Appointing guardians avoids the possibility of upheaval and uncertainty for your children whilst a
court decides on guardianship.
The age your children inherit
Although you may leave gifts to children in your Will, those gifts are held in trust for them until they are 18. Please note that including provision for this type of trust in your Will does not incur additional fees.
However, you can choose another age for your child to inherit between 18-25 without creating any tax implications.
Often children stand to inherit everything if something happens to you (or you and your spouse/partner) and this gift could be very significant.
The thought of an 18-year-old having unfettered access to very large sums of money could be a daunting one. It may be preferable for a trustee to approve any expenditure until a later age.
Choose your trustees
Until your children inherit outright, your trustees are the legal owners of the assets and have a legal obligation to manage them properly. We can discuss who to choose as trustees and why it can be sensible to make at least one guardian a trustee.

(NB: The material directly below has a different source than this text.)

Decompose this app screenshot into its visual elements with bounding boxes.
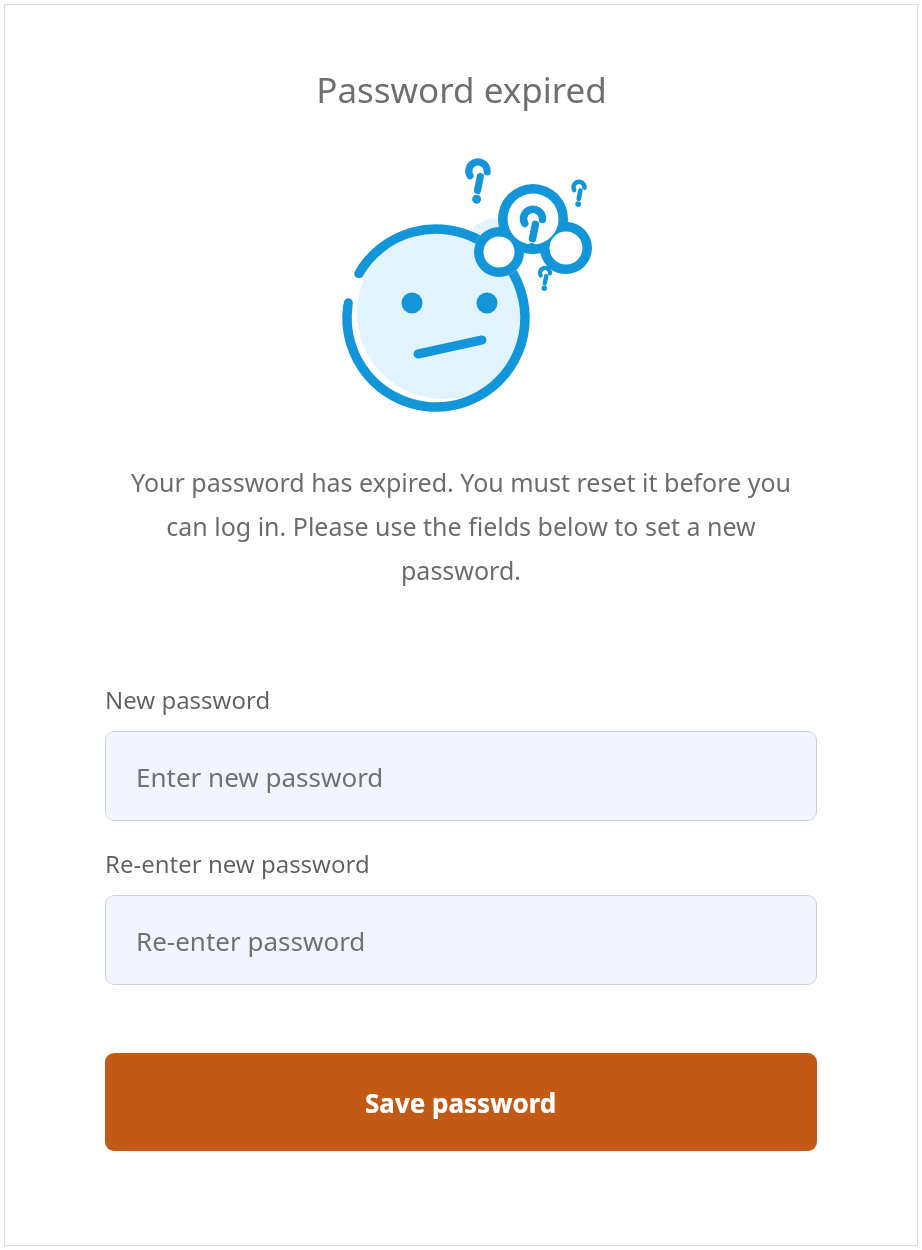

Your trustees are able to forward money to your children – and we can discuss the flexibility that they have in doing this.
If you are concerned that your children may not be capable of managing an inheritance or if your child is disabled, then you may wish to consider using a trust within your Will to best manage their inheritance. We can discuss this when we meet.
Make sure your spouse/partner inherits
If you are married or in a civil partnership and you die without making a Will, the intestacy laws dictate that they will receive the first £250,000 or you estate plus half of the balance. The other half will go to your children.
If you are unmarried, then your partner will not receive anything from your estate if you die without a Will. It will be directly inherited by your children.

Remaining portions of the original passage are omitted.